● **Exercise**:
Collect each line of the entries that holds the string "bbox".

§ §

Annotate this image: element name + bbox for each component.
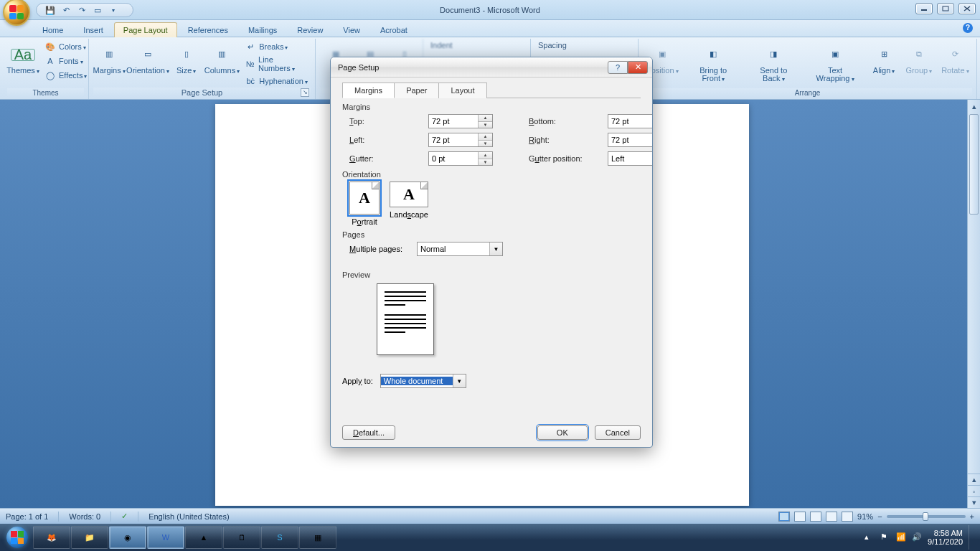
- label-multiple-pages: Multiple pages:: [349, 245, 402, 253]
- spinner-gutter[interactable]: ▲▼: [428, 151, 493, 166]
- tab-home[interactable]: Home: [33, 22, 72, 37]
- zoom-level[interactable]: 91%: [857, 512, 873, 521]
- redo-icon[interactable]: ↷: [77, 5, 87, 15]
- browse-object-icon[interactable]: ◦: [968, 485, 980, 496]
- chevron-down-icon[interactable]: ▼: [489, 242, 502, 255]
- dialog-tab-margins[interactable]: Margins: [342, 83, 395, 98]
- theme-fonts-button[interactable]: AFonts: [42, 55, 90, 67]
- orientation-landscape[interactable]: A Landscape: [390, 182, 428, 226]
- proofing-icon[interactable]: ✓: [121, 512, 128, 521]
- tab-page-layout[interactable]: Page Layout: [114, 22, 177, 37]
- spinner-right[interactable]: ▲▼: [608, 133, 653, 147]
- undo-icon[interactable]: ↶: [61, 5, 71, 15]
- combo-apply-to[interactable]: Whole document▼: [380, 374, 466, 388]
- vertical-scrollbar[interactable]: ▴ ▴ ◦ ▾: [967, 100, 980, 508]
- zoom-slider[interactable]: [887, 515, 966, 518]
- ok-button[interactable]: OK: [537, 425, 588, 440]
- tray-flag-icon[interactable]: ⚑: [880, 532, 890, 542]
- breaks-button[interactable]: ↵Breaks: [242, 40, 311, 53]
- status-bar: Page: 1 of 1 Words: 0 ✓ English (United …: [0, 508, 980, 524]
- tray-expand-icon[interactable]: ▴: [864, 532, 875, 542]
- tab-references[interactable]: References: [179, 22, 237, 37]
- taskbar-firefox[interactable]: 🦊: [33, 526, 70, 549]
- print-layout-view-icon[interactable]: [778, 512, 790, 522]
- status-words[interactable]: Words: 0: [69, 512, 100, 521]
- hyphenation-button[interactable]: bċHyphenation: [242, 75, 311, 88]
- bring-front-button[interactable]: ◧Bring to Front: [684, 40, 743, 85]
- section-pages: Pages: [342, 230, 641, 239]
- zoom-out-icon[interactable]: −: [877, 512, 882, 521]
- scroll-thumb[interactable]: [969, 114, 979, 215]
- columns-button[interactable]: ▥Columns: [205, 40, 240, 77]
- status-language[interactable]: English (United States): [149, 512, 230, 521]
- dialog-title: Page Setup: [338, 63, 380, 72]
- dialog-tab-paper[interactable]: Paper: [395, 83, 439, 98]
- close-button[interactable]: [958, 3, 976, 14]
- themes-label: Themes: [6, 67, 39, 75]
- taskbar-notes[interactable]: 🗒: [223, 526, 260, 549]
- taskbar-word[interactable]: W: [147, 526, 184, 549]
- start-button[interactable]: [1, 525, 33, 550]
- dialog-help-button[interactable]: ?: [608, 61, 628, 74]
- spinner-left[interactable]: ▲▼: [428, 133, 493, 147]
- tray-volume-icon[interactable]: 🔊: [912, 532, 922, 542]
- label-gutter-position: Gutter position:: [529, 154, 586, 163]
- align-button[interactable]: ⊞Align: [868, 40, 900, 77]
- zoom-in-icon[interactable]: +: [970, 512, 974, 521]
- tab-view[interactable]: View: [334, 22, 369, 37]
- scroll-up-icon[interactable]: ▴: [968, 100, 980, 113]
- line-numbers-button[interactable]: №Line Numbers: [242, 55, 311, 73]
- maximize-button[interactable]: [937, 3, 954, 14]
- combo-gutter-position[interactable]: Left▼: [608, 151, 653, 166]
- prev-page-icon[interactable]: ▴: [968, 474, 980, 485]
- orientation-portrait[interactable]: A Portrait: [349, 182, 380, 226]
- spinner-top[interactable]: ▲▼: [428, 114, 493, 128]
- send-back-button[interactable]: ◨Send to Back: [745, 40, 802, 85]
- cancel-button[interactable]: Cancel: [595, 425, 641, 440]
- taskbar-vlc[interactable]: ▲: [185, 526, 222, 549]
- theme-colors-button[interactable]: 🎨Colors: [42, 40, 90, 53]
- web-layout-view-icon[interactable]: [810, 512, 821, 522]
- page-setup-launcher[interactable]: ↘: [301, 88, 309, 97]
- tab-review[interactable]: Review: [288, 22, 332, 37]
- text-wrap-button[interactable]: ▣Text Wrapping: [805, 40, 865, 85]
- label-left: Left:: [349, 136, 407, 144]
- dialog-title-bar[interactable]: Page Setup ? ✕: [331, 57, 652, 77]
- orientation-button[interactable]: ▭Orientation: [128, 40, 167, 77]
- status-page[interactable]: Page: 1 of 1: [6, 512, 48, 521]
- dialog-close-button[interactable]: ✕: [628, 61, 648, 74]
- theme-effects-button[interactable]: ◯Effects: [42, 69, 90, 82]
- save-icon[interactable]: 💾: [45, 5, 55, 15]
- spin-up-icon[interactable]: ▲: [479, 115, 492, 122]
- draft-view-icon[interactable]: [842, 512, 853, 522]
- tab-mailings[interactable]: Mailings: [239, 22, 286, 37]
- themes-button[interactable]: Aa Themes: [7, 40, 39, 77]
- label-top: Top:: [349, 117, 407, 126]
- taskbar-app[interactable]: ▦: [299, 526, 336, 549]
- taskbar-explorer[interactable]: 📁: [71, 526, 108, 549]
- group-button[interactable]: ⧉Group: [903, 40, 936, 77]
- tray-network-icon[interactable]: 📶: [896, 532, 906, 542]
- system-clock[interactable]: 8:58 AM 9/11/2020: [928, 529, 963, 546]
- full-screen-view-icon[interactable]: [794, 512, 806, 522]
- new-doc-icon[interactable]: ▭: [93, 5, 103, 15]
- outline-view-icon[interactable]: [826, 512, 837, 522]
- margins-button[interactable]: ▥Margins: [93, 40, 125, 77]
- rotate-button[interactable]: ⟳Rotate: [938, 40, 972, 77]
- taskbar-skype[interactable]: S: [261, 526, 298, 549]
- show-desktop-button[interactable]: [969, 525, 974, 550]
- qat-customize-icon[interactable]: ▾: [108, 5, 118, 15]
- help-icon[interactable]: ?: [963, 23, 973, 33]
- combo-multiple-pages[interactable]: Normal▼: [417, 242, 503, 256]
- minimize-button[interactable]: [915, 3, 933, 14]
- spinner-bottom[interactable]: ▲▼: [608, 114, 653, 128]
- tab-acrobat[interactable]: Acrobat: [371, 22, 417, 37]
- default-button[interactable]: Default...: [342, 425, 395, 440]
- spin-down-icon[interactable]: ▼: [479, 122, 492, 128]
- tab-insert[interactable]: Insert: [74, 22, 113, 37]
- taskbar-chrome[interactable]: ◉: [109, 526, 146, 549]
- dialog-tab-layout[interactable]: Layout: [439, 83, 486, 98]
- size-button[interactable]: ▯Size: [171, 40, 202, 77]
- next-page-icon[interactable]: ▾: [968, 496, 980, 508]
- chevron-down-icon[interactable]: ▼: [453, 375, 466, 387]
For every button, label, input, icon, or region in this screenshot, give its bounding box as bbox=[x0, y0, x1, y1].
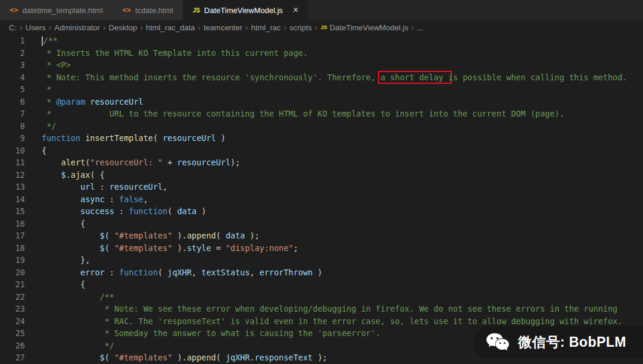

§ §

● **Response for this exercise**:
Annotate this image: element name + bbox for each component.
For every button, label, input, icon, or region in this screenshot, give its bounding box as bbox=[x0, y0, x1, y1].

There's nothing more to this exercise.